Not for any good reason—she couldn’t even look at the daily catch brought in and unloaded on the piers and shipped to every home in the kingdom. (The castle received a good half-ton every week.) They ate fish and other sea-creatures in the ocean, of course, just as the land had its cows and pigs. But there were also fish one Did Not Eat, and she could never be sure of what the fishermen brought in their daily nets and on their wicked hooks.
She had tried to talk to him of this, and the dangers the industry brought (not to mention the continued diplomatic friction between sea and land), but centuries-old tradition didn’t die in a day, even if she had walked out of the ocean on one of them. And there was the national economy to consider, which, when facts were faced, completely based the livelihoods of thousands on the blue and green eternity that bordered the country on three sides.

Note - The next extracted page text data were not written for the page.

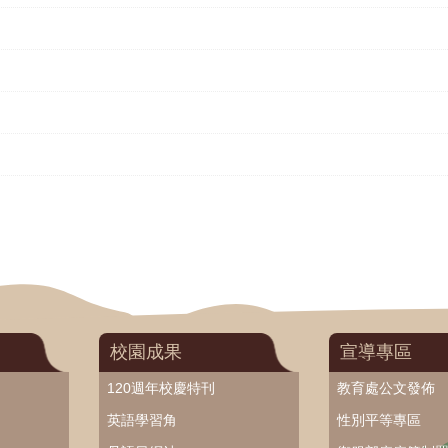
校園成果
宣導專區
120週年校慶特刊
教育處公文發佈
英語學習角
性別平等專區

But she was happy, on the whole, and there was plenty to keep her busy. One was still a princess, after all, whether one had fins or legs, and she felt it was finally time to Grow Up and take on all the responsibilities and duties she had been brought up to attend. She loved taking audiences and listening to the various petitioners’ stories. Visiting the various villages and towns in the country took her past the verdant forests, and the flowers and trees displayed the richness of the land. The ocean plants were meager in comparison, and much of the floor was barren, and there was never any fruit (oh, the fruit!) She thrilled to plan festivals and concerts where music and dance were marvels. Notes sounded sweeter in air than they ever did in water, and the miraculous state of dancing flung her into giddy breathlessness.
She loved nighttime best, when the torches flared and she could see the kingdom light up from the castle towers, and the castle itself glowed with warmth and radiance. And now and again, there were even fireworks, which were the most glorious of all.
But when the full moon pushed the tide to its fullest swell and challenged the limits between water and earth, or the setting sun flashed a million colors onto its wet horizon, or a tempest brought bitter drops to the castle balcony then, sometimes, she smelled of salt.